Mise en place d’une semaine de 4 jours

Après une pause pour étudier la sociologie, Christiane Benner a passé un an aux États-Unis, où elle raconte avoir perçu la «faiblesse» des syndicats. En Allemagne, les règles du paritarisme accordent une place centrale aux représentants des salariés au sein des entreprises. Dans le débat politique, la voix d’IG Metall compte aussi, particulièrement au moment où l’industrie allemande est en plein doute sur son modèle, affaibli par la crise énergétique et la concurrence internationale.

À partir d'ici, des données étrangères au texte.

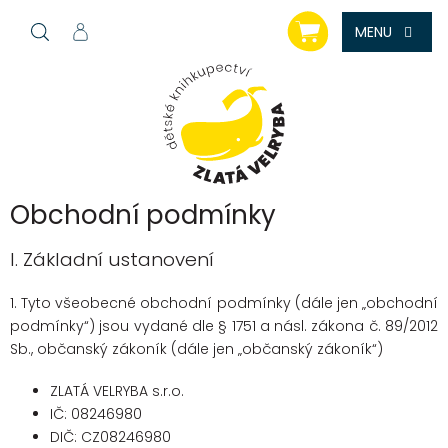
Přejít
NÁKUPNÍ
na
KOŠÍK
obsah
Obchodní podmínky
I. Základní ustanovení
1. Tyto všeobecné obchodní podmínky (dále jen „obchodní
podmínky“) jsou vydané dle § 1751 a násl. zákona č. 89/2012
Sb., občanský zákoník (dále jen „občanský zákoník“)
ZLATÁ VELRYBA s.r.o.
IČ:
08246980
DIČ: CZ
08246980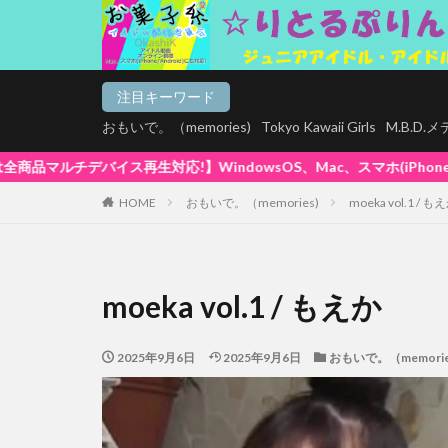
注目キーワード
おもいで。（memories)
Tokyo Kawaii Girls
M.B.D
wsOS、Mac、スマホ(iPhone / Android)、タブレットで再
HOME
おもいで。（memories)
moeka vol.1 / も
moeka vol.1 / もえか
2025年9月6日
2025年9月6日
おもいで。（memorie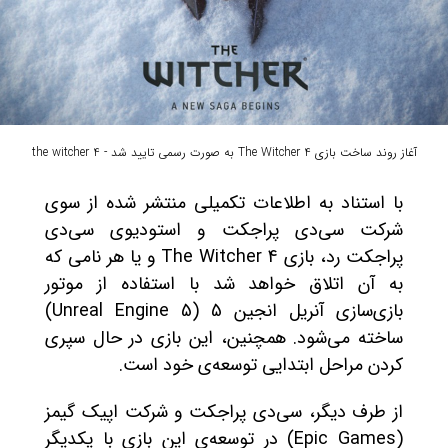
آغاز روند ساخت بازی The Witcher 4 به صورت رسمی تایید شد - the witcher 4
با استناد به اطلاعات تکمیلی منتشر شده از سوی
شرکت سی‌دی پراجکت و استودیوی سی‌دی
پراجکت رد، بازی The Witcher 4 و یا هر نامی که
به آن اتلاق خواهد شد با استفاده از موتور
بازی‌سازی آنریل انجین 5 (Unreal Engine 5)
ساخته می‌شود. همچنین، این بازی در حال سپری
کردن مراحل ابتدایی توسعه‌ی خود است.
از طرف دیگر، سی‌دی پراجکت و شرکت اپیک گیمز
(Epic Games) در توسعه‌ی این بازی با یکدیگر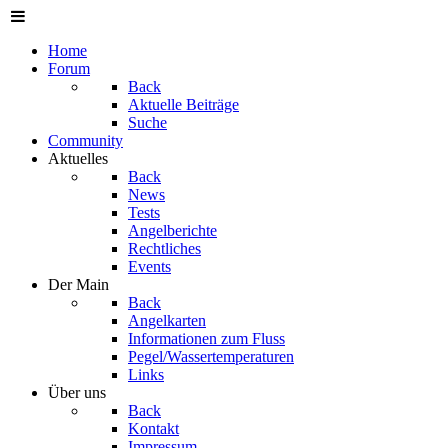
Home
Forum
Back
Aktuelle Beiträge
Suche
Community
Aktuelles
Back
News
Tests
Angelberichte
Rechtliches
Events
Der Main
Back
Angelkarten
Informationen zum Fluss
Pegel/Wassertemperaturen
Links
Über uns
Back
Kontakt
Impressum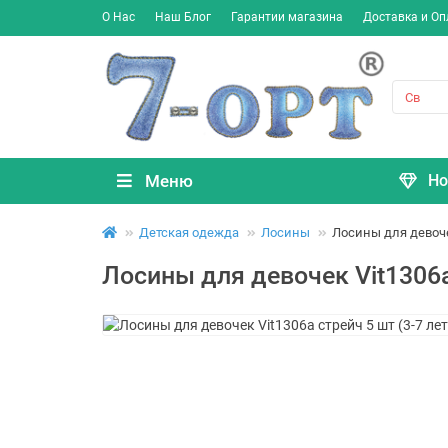
О Нас
Наш Блог
Гарантии магазина
Доставка и Оп
Меню
Но
Детская одежда
Лосины
Лосины для девочек
Лосины для девочек Vit1306a 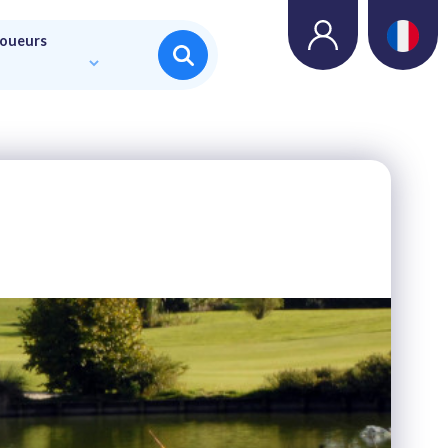
joueurs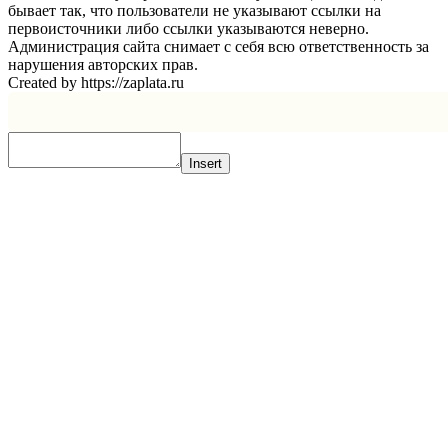
бывает так, что пользователи не указывают ссылки на
первоисточники либо ссылки указываются неверно.
Администрация сайта снимает с себя всю ответственность за
нарушения авторских прав.
Created by https://zaplata.ru
Insert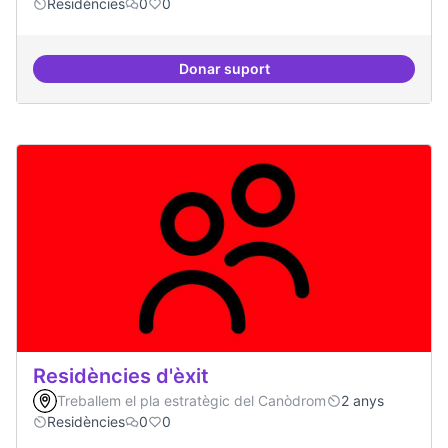
Residències
0
0
Donar suport
Residències i governança
Residències d'èxit
Treballem el pla estratègic del Canòdrom
2 anys
Residències
0
0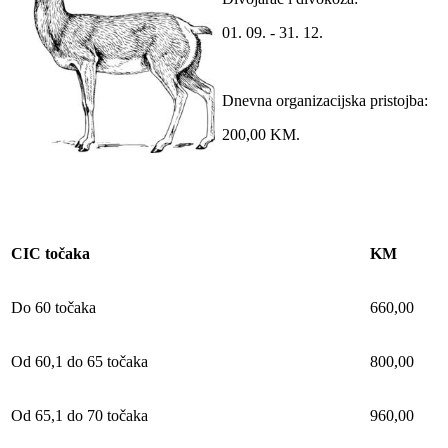
01. 09. - 31. 12.
Dnevna organizacijska pristojba:
200,00 KM.
CIC točaka
KM
Do 60 točaka
660,00
Od 60,1 do 65 točaka
800,00
Od 65,1 do 70 točaka
960,00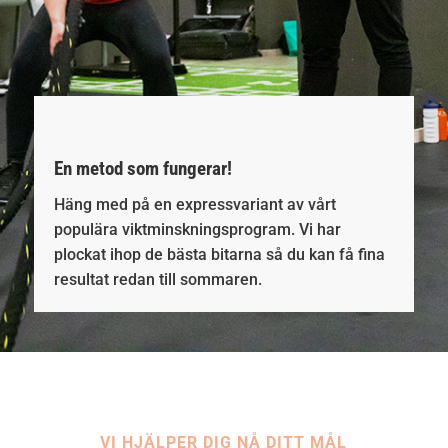
En metod som fungerar!
Häng med på en expressvariant av vårt
populära viktminskningsprogram. Vi har
plockat ihop de bästa bitarna så du kan få fina
resultat redan till sommaren.
VI HJÄLPER DIG NÅ DITT MÅL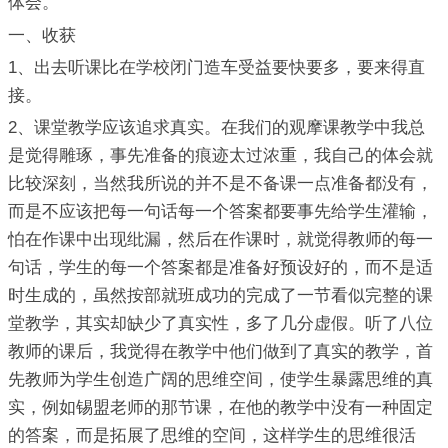
体会。
一、收获
1、出去听课比在学校闭门造车受益要快要多，要来得直
接。
2、课堂教学应该追求真实。在我们的观摩课教学中我总
是觉得雕琢，事先准备的痕迹太过浓重，我自己的体会就
比较深刻，当然我所说的并不是不备课一点准备都没有，
而是不应该把每一句话每一个答案都要事先给学生灌输，
怕在作课中出现纰漏，然后在作课时，就觉得教师的每一
句话，学生的每一个答案都是准备好预设好的，而不是适
时生成的，虽然按部就班成功的完成了一节看似完整的课
堂教学，其实却缺少了真实性，多了几分虚假。听了八位
教师的课后，我觉得在教学中他们做到了真实的教学，首
先教师为学生创造广阔的思维空间，使学生暴露思维的真
实，例如锡盟老师的那节课，在他的教学中没有一种固定
的答案，而是拓展了思维的空间，这样学生的思维很活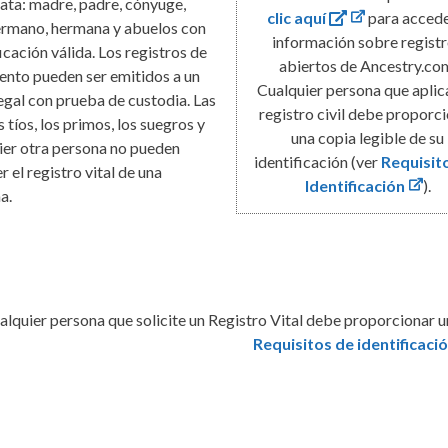
ata: madre, padre, cónyuge,
clic aquí
para accede
hermano, hermana y abuelos con
información sobre regist
icación válida. Los registros de
abiertos de Ancestry.co
ento pueden ser emitidos a un
Cualquier persona que aplic
legal con prueba de custodia. Las
registro civil debe proporc
os tíos, los primos, los suegros y
una copia legible de su
ier otra persona no pueden
identificación (ver
Requisit
 el registro vital de una
Identificación
).
a.
alquier persona que solicite un Registro Vital debe proporcionar un
Requisitos de identificaci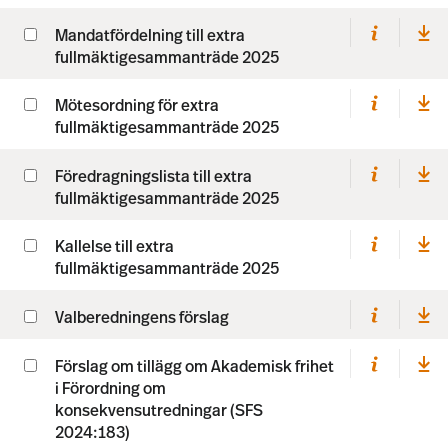
Mandatfördelning till extra
fullmäktigesammanträde 2025
Mötesordning för extra
fullmäktigesammanträde 2025
Föredragningslista till extra
fullmäktigesammanträde 2025
Kallelse till extra
fullmäktigesammanträde 2025
Valberedningens förslag
Förslag om tillägg om Akademisk frihet
i Förordning om
konsekvensutredningar (SFS
2024:183)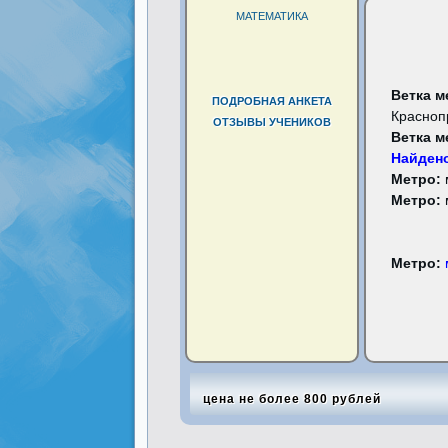
МАТЕМАТИКА
Ветка м
ПОДРОБНАЯ АНКЕТА
Красноп
ОТЗЫВЫ УЧЕНИКОВ
Ветка м
Найдено
Метро:
Метро:
Метро:
цена не более 800 рублей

Membre du Parti social-démocrate (SPD) du chancelier Olaf Scholz, Christiane Benner défend l’instauration d’une subvention sur les prix de l’électricité pour les entreprises les plus gourmandes en énergie. C’est l’un de ses principaux désaccords avec le chancelier, réservé sur cette question qui divise le gouvernement allemand depuis des mois. Plombée par les difficultés du secteur industriel, l’économie allemande est au point mort et le pays devrait voir son PIB se contracter sur l’ensemble de l’année 2023. Il faut «un prix de l’électricité qui permette aux entreprises à forte consommation d’énergie de rester compétitives», insiste la responsable syndicale pour qui «le plus important est de garder l’industrie en Allemagne et en Europe».

Une augmentation de 8,5 % des salaires

«Nous avons un démantèlement insidieux de l’industrie et de l’emploi», s’alarme-t-elle, pointant notamment la menace des délocalisations liées à l’Inflation Reduction Act, le plan massif de subventions accordées par le gouvernement américain aux industries vertes qui séduit les investisseurs. Pour garder l’industrie dans un pays à la population vieillissante, durement touché par une pénurie de travailleurs qualifiés, il faut aussi garder les ouvriers. La formation et la reconversion des salariés, à l’heure de la transition énergétique et numérique des industries, est l’une de ses priorités. Cela doit d’abord passer par une «attractivité plus forte de la formation», alors que 2,6 millions de personnes de moins de 35 ans n’ont aucune qualification en Allemagne, explique-t-elle depuis son bureau en haut de la tour d’IG Metall, à Francfort, la capitale financière allemande.

Pour attirer des travailleurs, Christiane Benner veut également résorber l’écart de salaires entre les hommes et les femmes, ces dernières gagnant 7 % de moins dans l’industrie en moyenne, et permettre un «meilleur équilibre de vie professionnelle et personnelle» grâce à la mise en place de la semaine de 4 jours pour les salariés qui le souhaitent. Sa liste de travaux comprend encore la bataille pour le pouvoir d’achat, après plus d’un an de hausse continue des prix en Allemagne. L’an dernier, IG Metall, a obtenu une augmentation de 8,5 % des salaires pour près de 4 millions d’employés de l’électrométallurgie en Allemagne, après des négociations houleuses ponctuées de mouvements de grève dans les entreprises. Le prochain cycle de négociations, premier test pour la nouvelle présidente, s’ouvre en novembre pour les salariés de la sidérurgie. Outre la hausse des salaires, la semaine de 32 heures figure en tête des revendications.